About 1,200 properties in the Anchorage area are waiting for damage inspections more than a month after the magnitude 7.0 earthquake shook south-central Alaska, city officials said.

The deadline to apply for a state individual assistance grant is Jan. 29, but city officials said residents do not need the inspection before they submit applications for state or federal disaster aid, the Anchorage Daily News reported Monday.

More than 750 homes and buildings have been determined damaged so far, and minor damage has been found in hundreds more, city officials said. The quake struck 7 miles north of Anchorage on Nov. 30.

While the city is inspecting properties for free, homeowners who can afford the expense might want to consider calling a contractor or private engineer to inspect sooner, said Ross Noffsinger, the city’s acting building official. It could take several months for the building department to work through the inspection backlog, he said.

“We’re triaging the inspections as they come in and getting out to what appears to be the most dangerous ones,” Noffsinger said.
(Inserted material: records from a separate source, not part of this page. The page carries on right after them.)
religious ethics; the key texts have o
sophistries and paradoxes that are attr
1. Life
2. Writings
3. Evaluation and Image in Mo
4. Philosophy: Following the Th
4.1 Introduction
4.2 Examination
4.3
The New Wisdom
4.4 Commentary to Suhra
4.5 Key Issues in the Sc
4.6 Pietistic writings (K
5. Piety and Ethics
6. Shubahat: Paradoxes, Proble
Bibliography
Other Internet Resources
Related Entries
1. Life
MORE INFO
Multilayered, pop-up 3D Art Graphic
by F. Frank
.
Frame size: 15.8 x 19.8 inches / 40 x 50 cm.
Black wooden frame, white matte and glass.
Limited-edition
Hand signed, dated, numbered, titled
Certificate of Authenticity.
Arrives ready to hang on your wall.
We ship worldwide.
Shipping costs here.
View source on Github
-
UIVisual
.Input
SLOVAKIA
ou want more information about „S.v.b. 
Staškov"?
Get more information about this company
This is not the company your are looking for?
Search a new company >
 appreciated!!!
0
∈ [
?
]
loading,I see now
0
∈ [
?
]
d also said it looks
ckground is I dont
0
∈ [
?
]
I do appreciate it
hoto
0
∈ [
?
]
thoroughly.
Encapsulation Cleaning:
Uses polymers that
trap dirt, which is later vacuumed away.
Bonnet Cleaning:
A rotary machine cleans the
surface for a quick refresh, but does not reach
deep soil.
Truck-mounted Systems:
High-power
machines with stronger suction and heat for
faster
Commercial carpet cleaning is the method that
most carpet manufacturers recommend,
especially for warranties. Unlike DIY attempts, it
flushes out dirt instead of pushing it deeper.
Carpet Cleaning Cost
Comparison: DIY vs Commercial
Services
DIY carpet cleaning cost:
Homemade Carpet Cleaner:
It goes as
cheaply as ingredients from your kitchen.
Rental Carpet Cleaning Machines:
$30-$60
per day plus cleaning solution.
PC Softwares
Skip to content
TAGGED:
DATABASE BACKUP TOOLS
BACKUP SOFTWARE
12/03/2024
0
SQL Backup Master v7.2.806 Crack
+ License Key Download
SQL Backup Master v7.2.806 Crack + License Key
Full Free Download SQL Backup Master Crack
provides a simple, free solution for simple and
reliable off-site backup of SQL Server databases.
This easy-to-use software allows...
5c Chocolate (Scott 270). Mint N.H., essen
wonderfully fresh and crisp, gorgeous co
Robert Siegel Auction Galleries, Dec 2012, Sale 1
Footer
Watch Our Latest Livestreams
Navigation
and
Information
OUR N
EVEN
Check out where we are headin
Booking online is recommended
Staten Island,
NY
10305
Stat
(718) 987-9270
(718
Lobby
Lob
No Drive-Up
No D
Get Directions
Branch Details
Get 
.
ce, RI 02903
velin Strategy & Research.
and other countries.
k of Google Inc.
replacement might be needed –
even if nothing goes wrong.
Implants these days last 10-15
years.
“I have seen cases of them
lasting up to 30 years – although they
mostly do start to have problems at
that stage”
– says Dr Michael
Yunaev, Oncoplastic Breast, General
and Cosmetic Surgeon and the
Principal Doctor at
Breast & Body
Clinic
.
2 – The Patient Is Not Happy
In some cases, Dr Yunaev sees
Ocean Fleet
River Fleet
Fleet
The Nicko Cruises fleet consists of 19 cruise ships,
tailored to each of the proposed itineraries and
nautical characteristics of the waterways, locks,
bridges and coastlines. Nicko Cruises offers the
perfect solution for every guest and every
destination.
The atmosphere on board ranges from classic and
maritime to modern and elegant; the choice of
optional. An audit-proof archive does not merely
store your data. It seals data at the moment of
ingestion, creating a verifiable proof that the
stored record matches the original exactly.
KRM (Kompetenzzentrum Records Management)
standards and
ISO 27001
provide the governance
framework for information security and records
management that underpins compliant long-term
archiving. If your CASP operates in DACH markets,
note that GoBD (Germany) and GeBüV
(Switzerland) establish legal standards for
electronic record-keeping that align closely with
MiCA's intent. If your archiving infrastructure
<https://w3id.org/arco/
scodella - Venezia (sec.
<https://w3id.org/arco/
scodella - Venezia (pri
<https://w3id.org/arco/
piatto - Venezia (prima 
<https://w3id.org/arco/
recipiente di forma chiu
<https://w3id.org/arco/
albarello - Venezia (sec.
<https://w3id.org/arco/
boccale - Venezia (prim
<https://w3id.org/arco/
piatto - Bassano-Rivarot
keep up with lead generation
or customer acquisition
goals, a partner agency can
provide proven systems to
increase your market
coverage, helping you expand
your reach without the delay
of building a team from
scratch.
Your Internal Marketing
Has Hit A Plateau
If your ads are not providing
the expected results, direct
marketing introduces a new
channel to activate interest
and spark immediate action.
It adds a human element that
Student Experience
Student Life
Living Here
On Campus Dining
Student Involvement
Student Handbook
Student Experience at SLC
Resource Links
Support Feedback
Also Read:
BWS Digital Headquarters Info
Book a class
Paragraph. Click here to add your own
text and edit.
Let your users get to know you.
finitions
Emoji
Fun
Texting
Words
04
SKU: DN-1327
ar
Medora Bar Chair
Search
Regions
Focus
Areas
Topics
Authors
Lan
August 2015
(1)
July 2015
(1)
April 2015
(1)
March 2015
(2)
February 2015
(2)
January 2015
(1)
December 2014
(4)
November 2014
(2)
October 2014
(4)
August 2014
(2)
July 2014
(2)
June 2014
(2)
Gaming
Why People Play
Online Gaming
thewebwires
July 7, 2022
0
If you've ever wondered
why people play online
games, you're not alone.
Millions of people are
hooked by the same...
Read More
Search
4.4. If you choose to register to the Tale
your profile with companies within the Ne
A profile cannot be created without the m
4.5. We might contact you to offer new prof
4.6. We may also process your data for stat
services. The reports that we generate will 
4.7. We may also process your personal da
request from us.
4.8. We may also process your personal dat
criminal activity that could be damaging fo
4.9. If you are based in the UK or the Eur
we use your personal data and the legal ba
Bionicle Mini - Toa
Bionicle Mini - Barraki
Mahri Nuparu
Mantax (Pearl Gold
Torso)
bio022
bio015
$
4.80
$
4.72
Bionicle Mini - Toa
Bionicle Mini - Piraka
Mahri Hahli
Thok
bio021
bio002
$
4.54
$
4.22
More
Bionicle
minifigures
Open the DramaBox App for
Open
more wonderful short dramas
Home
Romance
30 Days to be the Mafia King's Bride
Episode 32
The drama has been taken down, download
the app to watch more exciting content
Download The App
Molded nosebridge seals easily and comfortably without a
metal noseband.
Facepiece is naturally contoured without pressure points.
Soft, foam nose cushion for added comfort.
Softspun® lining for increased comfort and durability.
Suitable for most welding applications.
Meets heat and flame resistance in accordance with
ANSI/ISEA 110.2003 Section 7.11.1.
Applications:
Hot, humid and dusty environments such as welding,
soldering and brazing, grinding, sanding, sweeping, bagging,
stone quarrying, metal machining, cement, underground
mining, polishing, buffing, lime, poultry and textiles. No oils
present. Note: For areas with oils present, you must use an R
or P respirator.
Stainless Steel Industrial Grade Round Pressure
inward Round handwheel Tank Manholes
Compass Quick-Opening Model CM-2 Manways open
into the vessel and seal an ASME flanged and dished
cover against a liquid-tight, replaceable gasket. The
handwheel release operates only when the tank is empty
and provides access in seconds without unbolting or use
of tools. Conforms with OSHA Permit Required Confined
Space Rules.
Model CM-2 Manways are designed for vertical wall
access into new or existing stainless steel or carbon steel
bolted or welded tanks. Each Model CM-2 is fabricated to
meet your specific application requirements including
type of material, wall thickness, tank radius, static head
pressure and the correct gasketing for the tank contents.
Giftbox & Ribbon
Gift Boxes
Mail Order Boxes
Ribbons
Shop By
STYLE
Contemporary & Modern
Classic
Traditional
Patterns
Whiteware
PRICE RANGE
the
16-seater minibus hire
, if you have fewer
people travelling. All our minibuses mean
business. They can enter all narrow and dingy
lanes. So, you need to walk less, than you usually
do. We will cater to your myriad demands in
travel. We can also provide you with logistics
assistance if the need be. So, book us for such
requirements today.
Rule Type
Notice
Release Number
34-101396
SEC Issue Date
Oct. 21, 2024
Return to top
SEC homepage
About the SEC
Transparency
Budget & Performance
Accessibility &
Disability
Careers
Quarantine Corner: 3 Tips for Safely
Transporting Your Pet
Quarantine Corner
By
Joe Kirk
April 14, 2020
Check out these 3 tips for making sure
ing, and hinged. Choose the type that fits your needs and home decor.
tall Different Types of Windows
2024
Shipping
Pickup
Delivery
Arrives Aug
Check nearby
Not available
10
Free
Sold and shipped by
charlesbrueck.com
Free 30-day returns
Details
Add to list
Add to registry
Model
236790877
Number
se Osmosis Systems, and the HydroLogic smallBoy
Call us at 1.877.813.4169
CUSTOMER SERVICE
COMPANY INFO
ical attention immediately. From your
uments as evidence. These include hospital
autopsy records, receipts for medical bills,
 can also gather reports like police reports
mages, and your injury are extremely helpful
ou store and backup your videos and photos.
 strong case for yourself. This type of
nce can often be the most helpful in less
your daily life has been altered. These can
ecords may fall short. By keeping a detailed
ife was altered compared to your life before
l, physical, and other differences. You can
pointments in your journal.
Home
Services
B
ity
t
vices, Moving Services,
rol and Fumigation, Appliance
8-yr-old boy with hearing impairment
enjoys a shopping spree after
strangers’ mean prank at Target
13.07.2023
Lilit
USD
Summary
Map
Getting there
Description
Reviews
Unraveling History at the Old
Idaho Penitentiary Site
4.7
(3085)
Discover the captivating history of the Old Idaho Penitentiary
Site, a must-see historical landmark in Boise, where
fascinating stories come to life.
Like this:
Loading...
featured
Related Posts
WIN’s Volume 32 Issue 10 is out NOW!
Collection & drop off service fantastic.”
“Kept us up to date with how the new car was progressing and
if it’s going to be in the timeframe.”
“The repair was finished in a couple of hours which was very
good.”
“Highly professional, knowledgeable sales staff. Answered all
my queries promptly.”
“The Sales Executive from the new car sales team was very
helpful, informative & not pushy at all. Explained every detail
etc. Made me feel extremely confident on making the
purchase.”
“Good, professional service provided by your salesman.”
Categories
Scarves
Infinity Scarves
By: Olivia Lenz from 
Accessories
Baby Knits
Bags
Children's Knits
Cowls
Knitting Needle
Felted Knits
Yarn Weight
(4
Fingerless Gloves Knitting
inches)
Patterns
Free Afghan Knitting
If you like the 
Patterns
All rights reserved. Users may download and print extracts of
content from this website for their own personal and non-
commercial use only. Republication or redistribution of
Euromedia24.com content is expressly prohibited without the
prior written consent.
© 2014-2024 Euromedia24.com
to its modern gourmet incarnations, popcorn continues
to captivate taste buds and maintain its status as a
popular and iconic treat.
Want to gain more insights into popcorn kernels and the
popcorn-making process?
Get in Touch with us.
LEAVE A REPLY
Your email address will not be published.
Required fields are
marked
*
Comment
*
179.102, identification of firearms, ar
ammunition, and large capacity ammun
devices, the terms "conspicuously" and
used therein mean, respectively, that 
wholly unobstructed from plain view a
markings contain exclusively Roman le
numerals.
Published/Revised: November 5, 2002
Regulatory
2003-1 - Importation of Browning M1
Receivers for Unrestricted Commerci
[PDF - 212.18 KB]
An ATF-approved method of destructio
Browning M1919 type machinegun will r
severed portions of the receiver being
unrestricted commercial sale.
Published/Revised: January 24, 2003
Even if inspectors have not yet confirmed the extent of damage, people should not wait to start an aid application, said Jeremy Zidek, spokesman for the state Division of Homeland Security and Emergency Management. Applications will not be accepted after the deadline.

“We would rather tell people no (than) to have a person pass on an opportunity for assistance because they are unsure what is eligible under our program,” Zidek said.

Grants could provide up to $17,450 to cover damage that affects a person’s ability to live in the home.

The state is sending out teams of inspectors to verify damage reports, Zidek said. If the damage is found to be only cosmetic, the request for aid will be turned down, he said.